Assistant Professor of English Jennifer Eidum is working on a book on how Elon has approached using residential learning communities as a tool to help students thrive.
With surveys of more than 3,000 students across four colleges and universities, Assistant Professor of English Jennifer Eidum and her research colleagues have gained insights into what factors contribute to whether students thrive in residential learning communities. The volumes of data they have collected point to how the presence of faculty within those learning communities leads to more engaging and impactful student experiences, among other findings.
“What we’ve found is that when faculty are involved in residential learning communities, students thrived more,” Eidum says. “When faculty were involved in ways beyond the classroom, such as faculty-in-residence, attending events or leading lectures for the community, the results just popped.”
It’s a conclusion Eidum can support with her own experience, having served as a faculty-in-residence in Elon’s Global Neighborhood for the past five academic years. This fall marks her final year living on campus, having navigated life and work through a pandemic, a pregnancy and now with a new infant, all while living in the neighborhood’s faculty apartment and engaging with students on a personal level.
Her research and experience are supporting a new book due out in 2022 with a colleague from her research team — “The Faculty Factor” — as part of the Center for Engaged Learning’s Stylus Book Series on Engaged Learning and Teaching. The book includes a chapter by President Connie Ledoux Book and Vice President for Strategic Initiatives and Partnerships Jeff Stein focused on how Elon has approached using residential learning communities as a tool to help students thrive.

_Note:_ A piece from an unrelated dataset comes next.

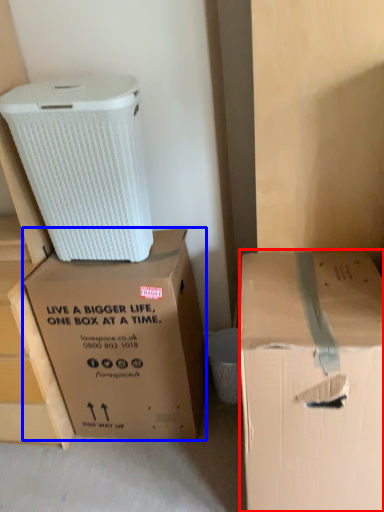 Question: Which point is further to the camera, box (highlighted by a red box) or box (highlighted by a blue box)?

Choices:
 (A) box
 (B) box

Answer: (B) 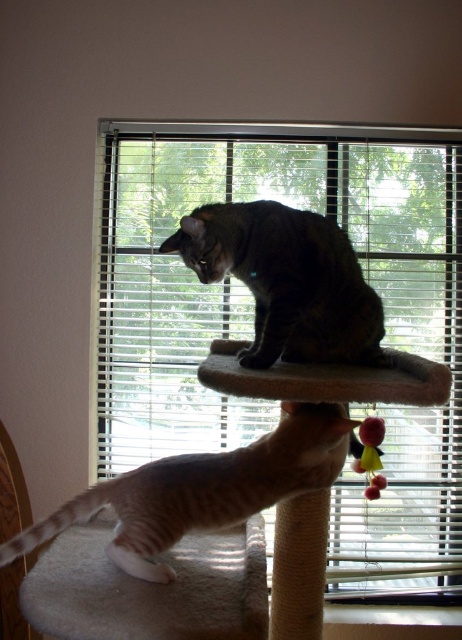 You are a cat trying to jump from the point at coordinates point (443, 426) to the point at coordinates point (312, 408). Can you reach the second point without falling?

Eidum and her team undertook the research as part of the center’s research seminar exploring residential learning communities as a high-impact educational practice. She began living in residence in the Global Neighborhood in 2016, having arrived at the university just a year prior but knowing she wanted to pursue that opportunity. The launch of the three-year research seminar in 2017 dovetailed with the experience she was gaining immersed with students in the residential neighborhood environment.
“Studying the theory while living it out in practice is so interesting,” Eidum says. “You try to pull out little tendrils of what you’re learning in the research and apply them for the event you’re planning that week in your neighborhood.”
As the COVID-19 pandemic impacted so many aspects of university life in 2020, including the cancellation of most in-person events, Eidum took the opportunity to advance her research while also looking at these high-impact practices from a different perspective. Toward the end of the past academic year, she finalized the details for a new “Get On My Lawn” event series, which launches this fall and focuses on outdoor activities for the community. She hopes these and other outdoor gatherings across campus make it less tempting for students to just retreat into their rooms.
“I was able to step back, work on the book and deeply reflect on what matters and how I will do things different during this next academic year,” Eidum says.
Assistant Professor of English & Faculty-in-Residence Jennifer Eidum walks by Lake Mary Nell with her child & Ellery Ewell ’23, who served as the lead student mentor in the Global Neighborhood during the 2020-21 academic year.